Seperti yang terjadi pada tunangannya dulu.
Oleh
sebab itu, Rexan harus berhati-hati. Ancaman sudah berada di depan
matanya. Bila salah menjaga Elsa sedikit saja, Rexan tak tahu apa yang
akan terjadi pada dirinya. Ia mencintai Elsa, itu sudah jelas. Cincin
yang ia sematkan di jari Elsa adalah salah satu bukti keseriusannya. Itu
adalah cincin turun-temurun keluarganya, dulu ayahnya yang memberikan
itu padanya.
Sesaat kemudian, kedua lengan yang sudah sering memeluknya melingkari lehernya dari belakang.

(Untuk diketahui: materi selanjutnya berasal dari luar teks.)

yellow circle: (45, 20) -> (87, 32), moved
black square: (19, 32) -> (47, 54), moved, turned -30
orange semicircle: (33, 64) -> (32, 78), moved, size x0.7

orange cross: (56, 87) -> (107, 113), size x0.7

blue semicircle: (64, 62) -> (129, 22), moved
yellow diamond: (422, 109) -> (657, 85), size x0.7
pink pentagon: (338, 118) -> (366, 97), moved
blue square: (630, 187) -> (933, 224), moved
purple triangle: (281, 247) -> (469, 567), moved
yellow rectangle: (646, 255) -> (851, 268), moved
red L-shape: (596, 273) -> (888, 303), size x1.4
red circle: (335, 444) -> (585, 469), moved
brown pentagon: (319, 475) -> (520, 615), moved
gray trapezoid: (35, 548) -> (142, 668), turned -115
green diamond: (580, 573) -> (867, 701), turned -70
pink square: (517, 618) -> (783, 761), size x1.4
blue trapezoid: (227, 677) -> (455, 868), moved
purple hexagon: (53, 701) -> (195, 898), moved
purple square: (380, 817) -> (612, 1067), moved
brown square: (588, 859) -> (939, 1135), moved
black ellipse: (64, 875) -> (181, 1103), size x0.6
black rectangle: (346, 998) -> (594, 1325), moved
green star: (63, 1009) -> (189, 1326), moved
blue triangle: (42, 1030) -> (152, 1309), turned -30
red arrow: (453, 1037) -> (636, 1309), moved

"Kenapa belum tidur?" Rexan menegur.
Elsa
berputar melewati sofa dan duduk di sebelah Rexan, dia menyandarkan
kepalanya dengan manja di pundak lelaki itu. Lama ia terdiam sampai
bibirnya terbuka untuk berbicara dengan Rexan.
"Rexan, kenapa kamu tidak tinggal dengan ibumu?"
Ekspresi Rexan mengeras, namun dalam sepersekian detik kembali normal, "Kenapa kamu ingin tahu?"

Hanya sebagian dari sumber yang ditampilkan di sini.